Bazı ağaçların meyvelerinin tadı güzeldir. Daha kalitelidir. Daha verimlidir. Bazı ağaçlar ise iyi kök salmıştır. Yerel şartlara uyum sağlamıştır. Uzun süredir, tadı güzel olan meyve ağacını yetiştirmenin pratik bir yolu bilinmektedir. Tohumdan üretmek yerine uyumlu parçasını (kalem deniyor), hazır köke sahip ağaca kaynaştırmak. Böylece en baştan büyümek yerine zaten iyi kök salmış ağacın özelliklerinden faydalanacaktır. :-) Hızlıca meyve verebilecektir. Bu aşılama olarak bilinmektedir. Meyve ve Bitki ağaçlarının verimliliğini artırmak için, bitki çeşidi değişimi için aşı yapıldığı gibi, yaban ağaçlarının meyve verimini sağlamak için de aşı uygulaması yapılır.
Bitki aşılarının tarihi oldukça eskilere dayanır. MÖ 1000'li yılların Çin kaynaklarında ağaç aşılamanın bilindiğine ve sanatsal amaçlar için kullanıldığına dair bilgiler var. Aşılama yüzyıllardır yapıldığından insanlar alışmıştır. İnsanlara doğal gelmektedir. Hiç “ben aşılanmış ağacın meyvesini yemem.” diyen birini duydunuz mu! :-) Protesto eden yoktur. Karşı çıkan yoktur.

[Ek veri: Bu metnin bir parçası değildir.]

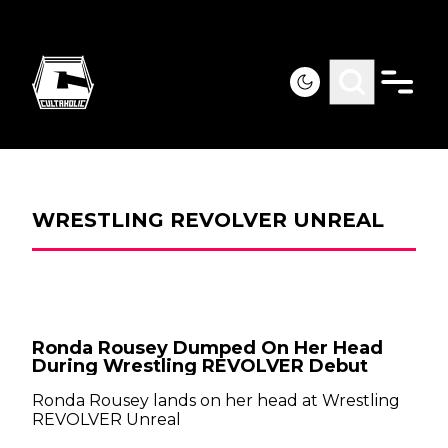
WRESTLING REVOLVER UNREAL
Ronda Rousey Dumped On Her Head
During Wrestling REVOLVER Debut
Ronda Rousey lands on her head at Wrestling
REVOLVER Unreal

Artık bitki aşılama modern teknolojilerle yapılmaktadır. Bir tarım bitkisinin genleri daha dayanıklı bitkilerin genleriyle aşılanmaktadır. Böylece onun özelliklerinden faydalanabiliyor. :-) Sevilen tarım bitkisi soğuğa daha dayanıklı hale gelebiliyor. Zirai ilaçlardan etkilenmiyor. Verimi artıyor. Bu da biyoteknolojik tarım bitkisidir. Yaygın adıyla GDO. Aslında temelde ağaç aşılamak gibidir. Şöyle düşünün: Genler daha erişilebilir yerde olsaydı. Çalışma prensibi ağaç aşılamak kadar sade olsaydı. Bir laboratuvara ihtiyaç olmasaydı. 1000 yıl önce çiftçiler ağaç aşılamayı keşfettikleri gibi belki genetik aşılamayı da keşfetmiş olacaktı. :-) 1000 yıldır kullanılıyor olacaktı. Böylece insanlar genetik mühendisliğine de alışmış olacaktı. Protesto eden olmayacaktı. Aslına bakarsanız bundan birkaç yüzyıl sonra, insanlar biyoteknolojik tarım bitkilerine de alışmış olacaktır. Sıradan bir çiftçilik faaliyeti olarak görülecektir. :-)
Gen mühendisliği, programlamanın yeni bir türüdür, aslında. Programlama konusunda iyi olanların, programlamadan iyi para kazanmış insanların da ilgisini çekmesi bundandır. Genlerin teknik çalışmalarına yoğunlaşacak zamanı ayıramasalar da ilkelerini sezebilmektedirler. Biyoteknolojik bitkiler onlara bu yüzden doğal gelmektedir. Örneğin Bill Gates bazı biyoteknoloji şirketlerinin yönetim kurulu üyesi olmuştur. Adı en çok duyulan şirketlerden biri olan Monsanto'nun epey çok hissesine, kurduğu vakıf sahip olmuştur.